:: Listed entries

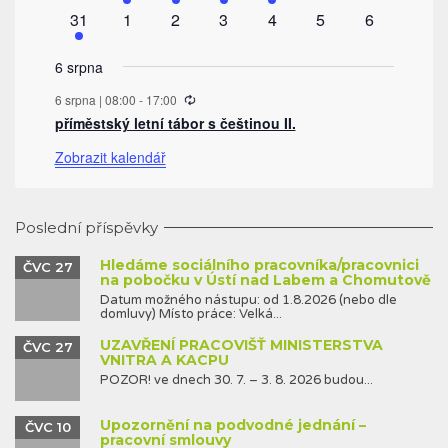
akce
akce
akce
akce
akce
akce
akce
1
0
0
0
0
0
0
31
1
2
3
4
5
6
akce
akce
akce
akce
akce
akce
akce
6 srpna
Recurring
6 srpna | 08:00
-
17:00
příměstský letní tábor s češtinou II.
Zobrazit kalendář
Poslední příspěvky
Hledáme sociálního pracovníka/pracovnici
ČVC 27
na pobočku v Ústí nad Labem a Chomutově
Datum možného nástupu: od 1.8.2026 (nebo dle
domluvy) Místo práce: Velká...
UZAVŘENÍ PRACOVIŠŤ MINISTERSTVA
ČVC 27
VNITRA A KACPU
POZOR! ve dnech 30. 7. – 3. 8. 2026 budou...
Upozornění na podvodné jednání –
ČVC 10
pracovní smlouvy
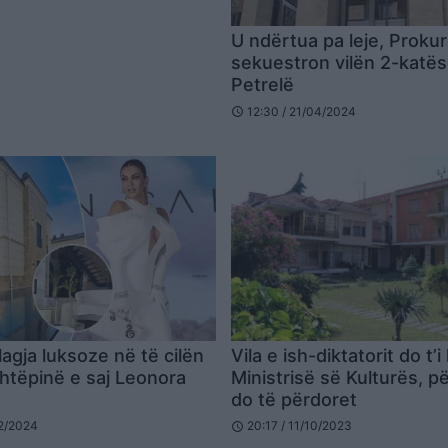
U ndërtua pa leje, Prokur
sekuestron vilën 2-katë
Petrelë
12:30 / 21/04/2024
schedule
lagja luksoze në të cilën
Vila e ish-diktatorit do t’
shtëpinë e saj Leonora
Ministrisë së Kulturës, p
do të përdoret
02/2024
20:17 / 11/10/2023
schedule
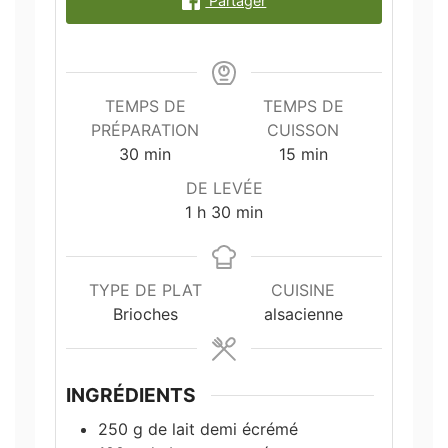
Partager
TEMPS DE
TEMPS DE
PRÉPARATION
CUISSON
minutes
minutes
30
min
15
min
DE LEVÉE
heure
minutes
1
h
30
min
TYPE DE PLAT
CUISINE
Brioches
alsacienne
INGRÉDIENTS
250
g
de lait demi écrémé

::::
:: Listed entries

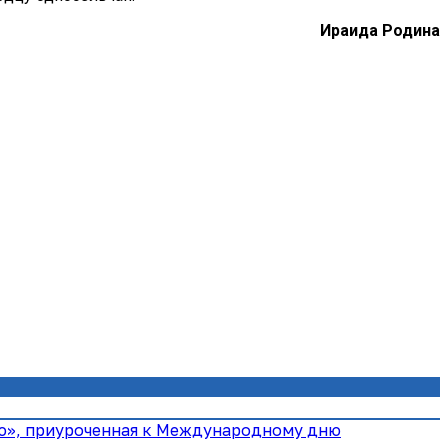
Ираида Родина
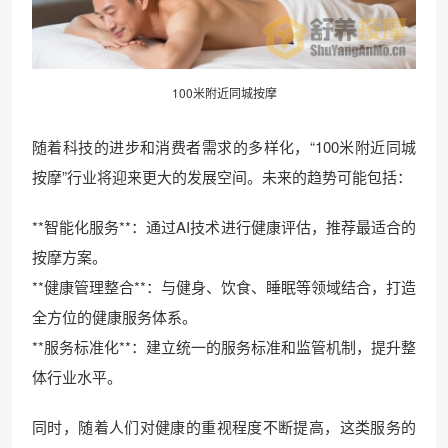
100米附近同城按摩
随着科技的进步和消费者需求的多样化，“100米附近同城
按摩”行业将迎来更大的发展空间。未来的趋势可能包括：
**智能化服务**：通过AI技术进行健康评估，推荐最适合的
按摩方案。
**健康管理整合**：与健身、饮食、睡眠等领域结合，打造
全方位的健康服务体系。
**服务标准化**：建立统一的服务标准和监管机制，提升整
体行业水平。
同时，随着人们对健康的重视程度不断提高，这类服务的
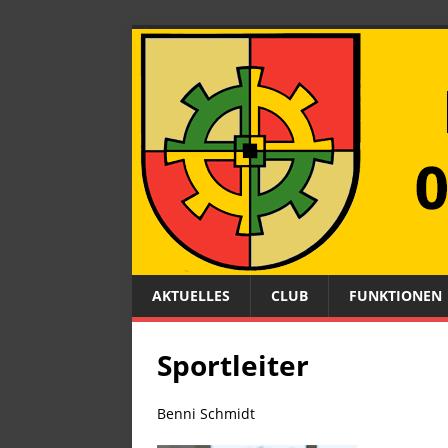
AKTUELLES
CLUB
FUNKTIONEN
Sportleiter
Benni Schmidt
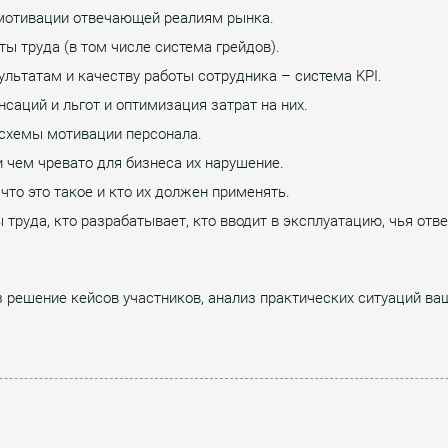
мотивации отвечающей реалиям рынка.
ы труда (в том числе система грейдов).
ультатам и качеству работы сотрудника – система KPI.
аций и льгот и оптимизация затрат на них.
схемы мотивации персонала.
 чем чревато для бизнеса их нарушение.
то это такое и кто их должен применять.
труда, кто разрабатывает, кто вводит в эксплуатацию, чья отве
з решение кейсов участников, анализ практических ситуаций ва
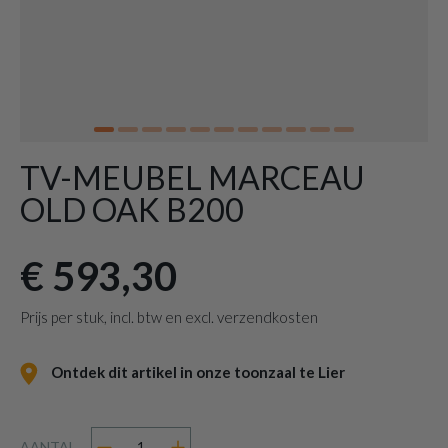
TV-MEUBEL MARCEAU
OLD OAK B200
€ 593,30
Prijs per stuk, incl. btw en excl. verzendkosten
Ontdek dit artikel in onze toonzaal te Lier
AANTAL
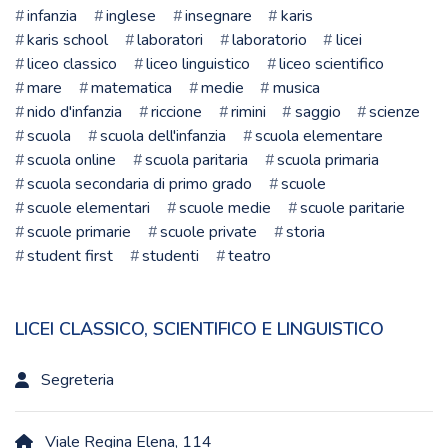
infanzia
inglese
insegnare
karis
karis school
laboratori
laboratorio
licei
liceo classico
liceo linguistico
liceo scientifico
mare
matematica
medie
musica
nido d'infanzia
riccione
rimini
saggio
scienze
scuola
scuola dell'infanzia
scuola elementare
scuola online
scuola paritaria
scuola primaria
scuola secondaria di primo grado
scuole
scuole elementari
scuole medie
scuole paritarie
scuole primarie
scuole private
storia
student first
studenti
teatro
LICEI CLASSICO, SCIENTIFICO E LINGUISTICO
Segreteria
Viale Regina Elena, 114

::::

Examine the records and pull out every line where the string "мотивации" occurs.

мотивации отвечающей реалиям рынка.
схемы мотивации персонала.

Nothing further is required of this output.